I don't know how to say it.. but..
You.. Are.. Evil..
And stupid. How is anyone supposed to know that you deleted the text or not? You could be lying!
That's their problem for allowing me to modify the agreement as I wish.
Not that I give a shit about those sites' "TOS" anyway, as they are usually lame.
When I sign contracts I usually put a blank paper over the contract, so that it covers everything but the signature. By doing so I have agreed to nothing! Pretty clever huh?
Kent Larsson: It would be valid if you would somehow be able to physically remove the letters printed on the paper.
It would be valid if you would somehow be able to physically remove the letters printed on the paper.

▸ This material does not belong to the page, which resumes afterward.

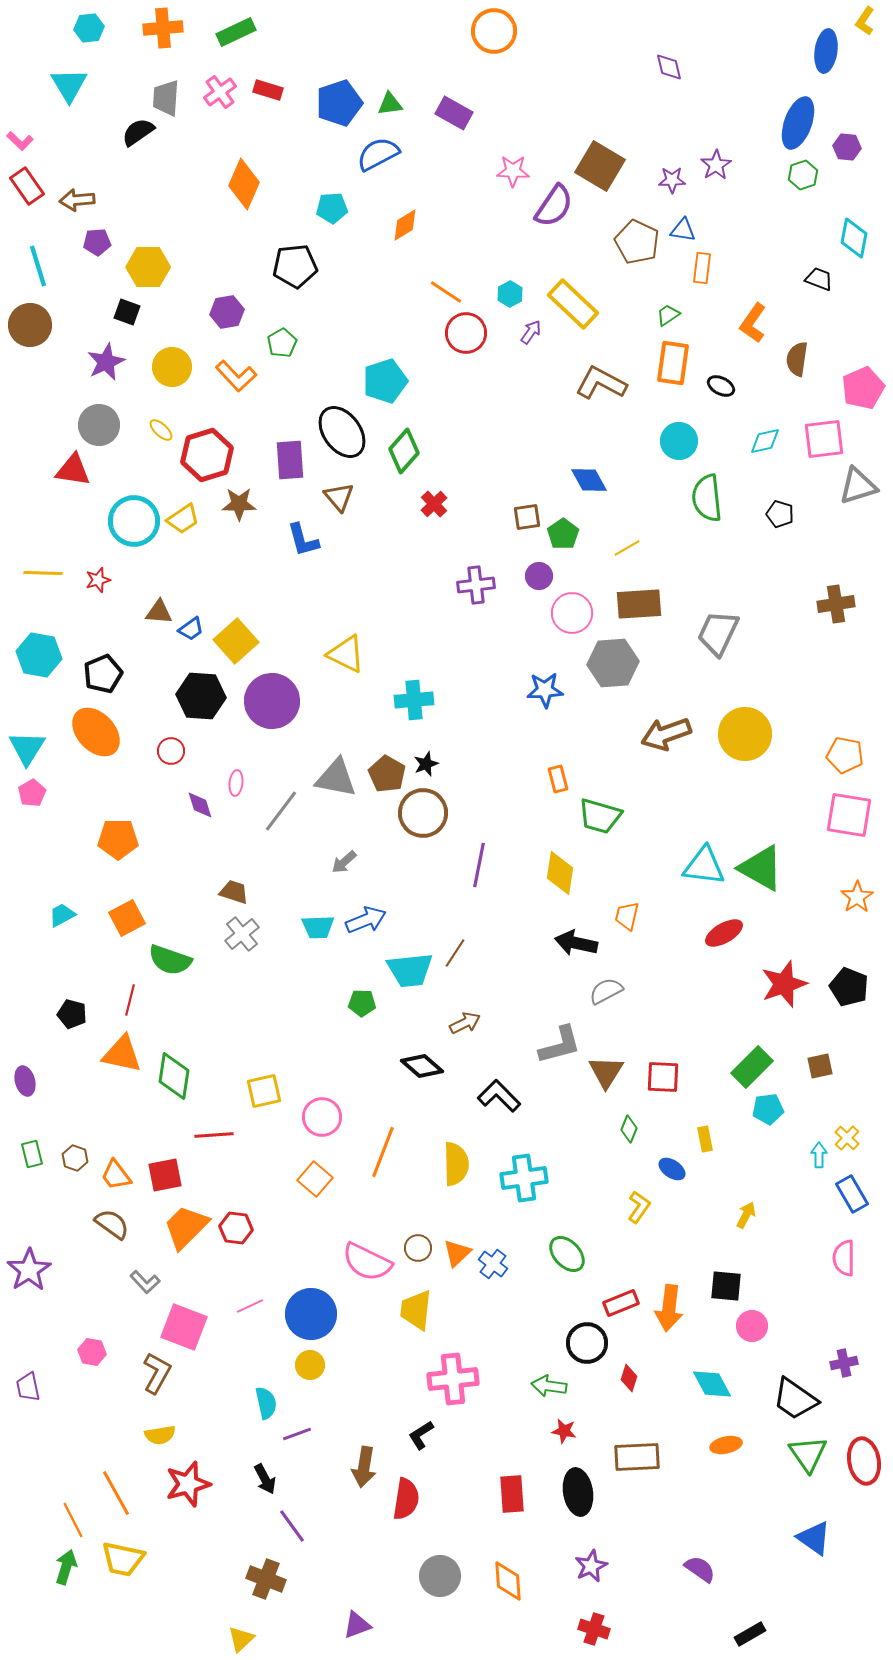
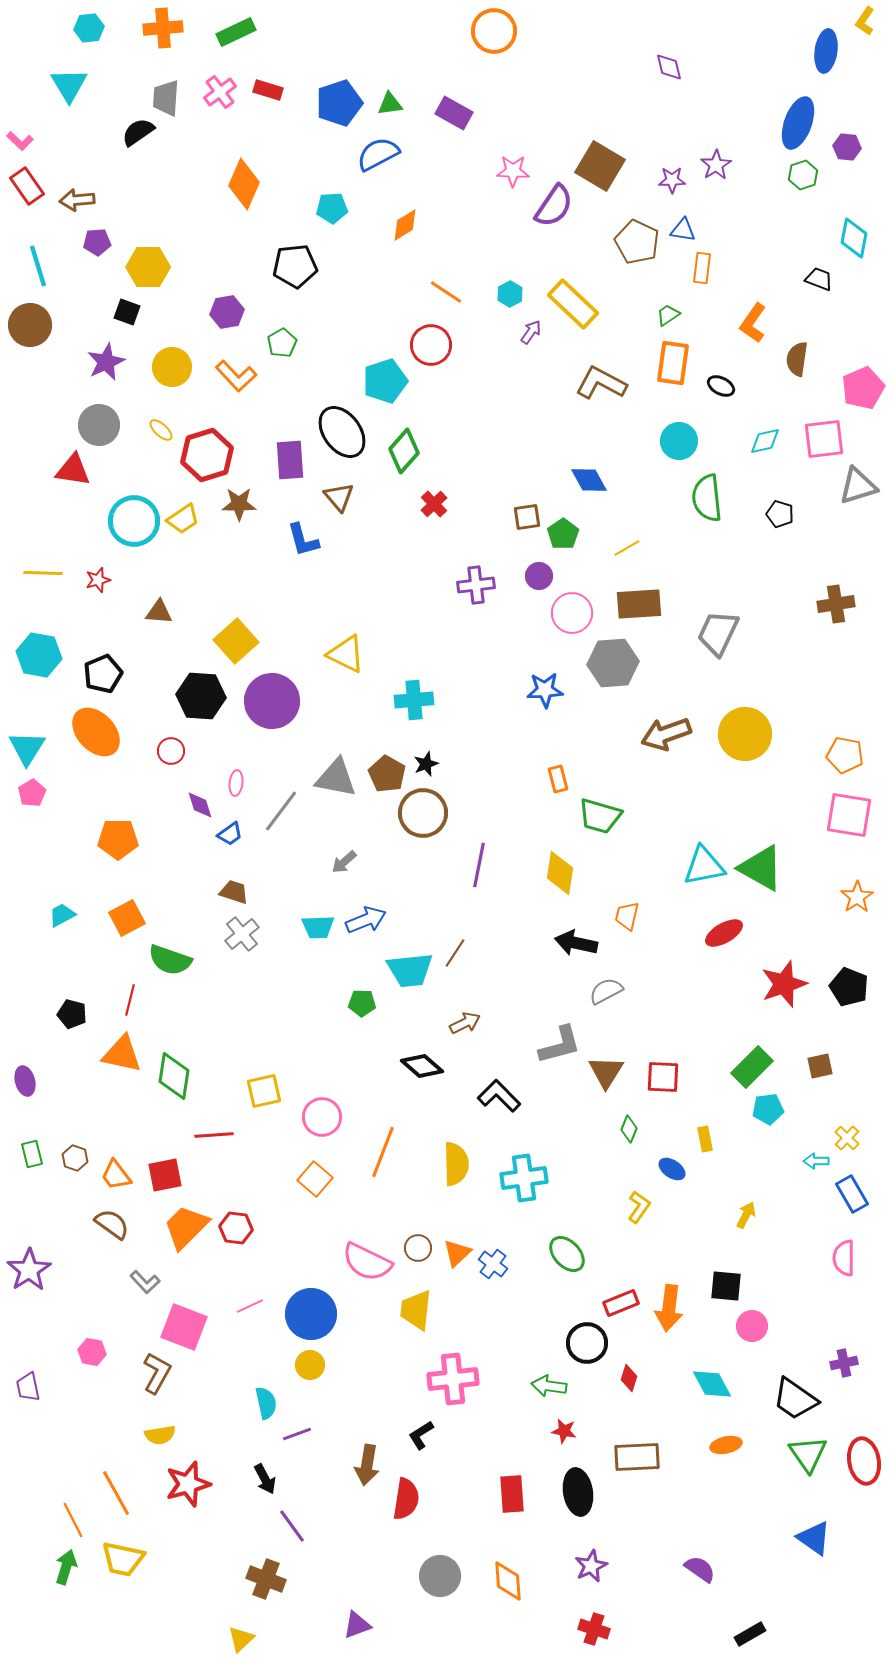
red circle at (466, 333): moved 35 px left, 12 px down
blue trapezoid at (191, 629): moved 39 px right, 205 px down
cyan triangle at (704, 866): rotated 18 degrees counterclockwise
cyan arrow at (819, 1155): moved 3 px left, 6 px down; rotated 90 degrees counterclockwise
brown arrow at (364, 1467): moved 3 px right, 2 px up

The point is that no one except you knows that you erased the contract before clicking accept. And I doubt that it would hold in court even if you could prove it.
Sometimes the license text is in a text file, which you can edit using a text editor. Do you erase the file contents in such cases and then "read it"?
Well... it was basically a joke, but the fact that they DO let you edit it is like saying that you can change stuff in a contract as you wish.
True, but I guess it would only work in theory.
It makes it easier to read. Similar to what Kent said, it wouldn't hold up in court. Even if you did prove it.
William - I know it may be used for educational purposes, but I've seen KimmoA in action on IRC and I'd dare say he isnt using it educationally, especially because he won't tell us why he wants to break it.
[honesty]Okay. I wanna smarten up my Web spam attack scripts another level.[/honesty]
(Also, it's of course educational, like everything I ever do.)
[honesty]Okay. I wanna smarten up my Web spam attack scripts another level.[/honesty]
(Also, it's of course educational, like everything I ever do.)
I doubt that anyone here would like to help you in that case. Even if it would have been for some morally just purpose I would think that you are out of luck in creating something truly automatic (all sites, all captcha types). It's still to much an unknown territory, interesting though.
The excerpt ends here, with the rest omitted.